PROBLEM DETAILS = Print the line where "See the attached" occurs and every line that follows it in the data below, ending with the last line, precisely as written.

------ DATA SHOWN ------

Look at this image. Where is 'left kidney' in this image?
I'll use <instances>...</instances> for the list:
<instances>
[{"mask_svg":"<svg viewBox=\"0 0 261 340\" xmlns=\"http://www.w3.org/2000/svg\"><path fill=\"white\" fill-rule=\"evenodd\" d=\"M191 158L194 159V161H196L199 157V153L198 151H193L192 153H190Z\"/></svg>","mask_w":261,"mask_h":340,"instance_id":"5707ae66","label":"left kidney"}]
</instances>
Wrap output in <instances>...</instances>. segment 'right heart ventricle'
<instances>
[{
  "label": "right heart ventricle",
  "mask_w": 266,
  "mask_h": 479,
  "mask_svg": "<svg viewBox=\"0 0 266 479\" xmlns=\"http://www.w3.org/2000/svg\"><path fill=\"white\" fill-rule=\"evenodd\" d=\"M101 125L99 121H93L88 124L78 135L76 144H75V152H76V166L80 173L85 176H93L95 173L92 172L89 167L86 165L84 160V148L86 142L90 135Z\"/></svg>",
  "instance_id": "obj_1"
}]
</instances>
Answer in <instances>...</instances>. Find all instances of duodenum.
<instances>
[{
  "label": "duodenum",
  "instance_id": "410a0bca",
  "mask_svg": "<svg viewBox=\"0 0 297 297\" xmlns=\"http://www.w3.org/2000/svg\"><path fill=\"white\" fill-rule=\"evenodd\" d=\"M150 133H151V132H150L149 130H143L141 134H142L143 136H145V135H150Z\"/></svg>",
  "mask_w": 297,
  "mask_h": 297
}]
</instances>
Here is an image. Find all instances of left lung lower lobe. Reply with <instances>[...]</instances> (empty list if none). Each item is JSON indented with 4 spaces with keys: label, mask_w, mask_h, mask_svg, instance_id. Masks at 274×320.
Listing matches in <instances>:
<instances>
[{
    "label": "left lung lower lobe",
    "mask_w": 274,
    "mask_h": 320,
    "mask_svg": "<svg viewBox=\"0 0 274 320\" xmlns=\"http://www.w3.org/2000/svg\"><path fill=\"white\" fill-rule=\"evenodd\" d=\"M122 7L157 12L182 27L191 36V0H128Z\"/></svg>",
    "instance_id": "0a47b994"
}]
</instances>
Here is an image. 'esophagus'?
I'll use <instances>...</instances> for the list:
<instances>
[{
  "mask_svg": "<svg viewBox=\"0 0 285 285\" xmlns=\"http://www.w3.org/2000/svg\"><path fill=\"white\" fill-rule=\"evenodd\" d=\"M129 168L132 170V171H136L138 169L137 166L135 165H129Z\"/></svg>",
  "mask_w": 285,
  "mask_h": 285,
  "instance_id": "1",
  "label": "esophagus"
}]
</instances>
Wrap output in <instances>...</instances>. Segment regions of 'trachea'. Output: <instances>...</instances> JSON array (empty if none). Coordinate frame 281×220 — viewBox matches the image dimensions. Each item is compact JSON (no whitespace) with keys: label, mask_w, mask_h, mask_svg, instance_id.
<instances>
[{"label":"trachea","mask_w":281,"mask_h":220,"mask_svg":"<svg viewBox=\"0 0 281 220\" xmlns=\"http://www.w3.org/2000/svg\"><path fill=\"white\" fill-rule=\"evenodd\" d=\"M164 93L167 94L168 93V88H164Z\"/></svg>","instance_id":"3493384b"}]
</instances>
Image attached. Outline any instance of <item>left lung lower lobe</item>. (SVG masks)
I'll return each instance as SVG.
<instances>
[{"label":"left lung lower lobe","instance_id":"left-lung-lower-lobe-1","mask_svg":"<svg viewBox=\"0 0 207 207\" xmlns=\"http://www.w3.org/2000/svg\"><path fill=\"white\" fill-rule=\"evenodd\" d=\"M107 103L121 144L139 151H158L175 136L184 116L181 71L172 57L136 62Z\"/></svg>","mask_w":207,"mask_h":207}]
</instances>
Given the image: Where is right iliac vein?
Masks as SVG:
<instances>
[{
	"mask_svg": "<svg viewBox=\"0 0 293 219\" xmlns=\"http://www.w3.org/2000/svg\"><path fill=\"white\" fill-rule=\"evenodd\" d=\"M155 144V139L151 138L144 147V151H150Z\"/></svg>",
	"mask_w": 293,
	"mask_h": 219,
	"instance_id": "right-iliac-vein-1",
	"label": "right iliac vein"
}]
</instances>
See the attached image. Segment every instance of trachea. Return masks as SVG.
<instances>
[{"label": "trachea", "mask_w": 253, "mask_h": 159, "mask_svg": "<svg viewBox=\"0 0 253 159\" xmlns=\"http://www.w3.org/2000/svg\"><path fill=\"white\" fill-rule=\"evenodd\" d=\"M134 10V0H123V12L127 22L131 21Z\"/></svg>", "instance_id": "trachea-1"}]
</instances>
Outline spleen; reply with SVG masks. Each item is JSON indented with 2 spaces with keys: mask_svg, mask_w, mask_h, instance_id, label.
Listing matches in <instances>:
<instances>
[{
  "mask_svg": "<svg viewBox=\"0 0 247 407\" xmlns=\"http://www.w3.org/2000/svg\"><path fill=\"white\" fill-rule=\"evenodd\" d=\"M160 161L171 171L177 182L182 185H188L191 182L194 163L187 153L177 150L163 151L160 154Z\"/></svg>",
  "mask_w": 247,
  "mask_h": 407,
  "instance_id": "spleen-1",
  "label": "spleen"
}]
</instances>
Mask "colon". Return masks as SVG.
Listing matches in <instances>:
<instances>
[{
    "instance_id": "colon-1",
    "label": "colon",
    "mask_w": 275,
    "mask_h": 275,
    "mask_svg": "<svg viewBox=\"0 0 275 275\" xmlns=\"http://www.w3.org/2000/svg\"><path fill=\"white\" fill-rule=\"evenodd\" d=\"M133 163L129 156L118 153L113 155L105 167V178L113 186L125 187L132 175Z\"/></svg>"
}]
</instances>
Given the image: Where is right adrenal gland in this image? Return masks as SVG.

------

SOLUTION =
See the attached image. Segment every instance of trachea. Return masks as SVG.
<instances>
[{"label": "trachea", "mask_w": 253, "mask_h": 159, "mask_svg": "<svg viewBox=\"0 0 253 159\" xmlns=\"http://www.w3.org/2000/svg\"><path fill=\"white\" fill-rule=\"evenodd\" d=\"M134 10V0H123V12L127 22L131 21Z\"/></svg>", "instance_id": "trachea-1"}]
</instances>
Outline spleen; reply with SVG masks. Each item is JSON indented with 2 spaces with keys: mask_svg, mask_w, mask_h, instance_id, label.
Listing matches in <instances>:
<instances>
[{
  "mask_svg": "<svg viewBox=\"0 0 247 407\" xmlns=\"http://www.w3.org/2000/svg\"><path fill=\"white\" fill-rule=\"evenodd\" d=\"M160 161L171 171L177 182L182 185H188L191 182L194 163L187 153L177 150L163 151L160 154Z\"/></svg>",
  "mask_w": 247,
  "mask_h": 407,
  "instance_id": "spleen-1",
  "label": "spleen"
}]
</instances>
Mask "colon". Return masks as SVG.
Listing matches in <instances>:
<instances>
[{
    "instance_id": "colon-1",
    "label": "colon",
    "mask_w": 275,
    "mask_h": 275,
    "mask_svg": "<svg viewBox=\"0 0 275 275\" xmlns=\"http://www.w3.org/2000/svg\"><path fill=\"white\" fill-rule=\"evenodd\" d=\"M133 163L129 156L118 153L113 155L105 167V178L113 186L125 187L132 175Z\"/></svg>"
}]
</instances>
Given the image: Where is right adrenal gland in this image? Return masks as SVG.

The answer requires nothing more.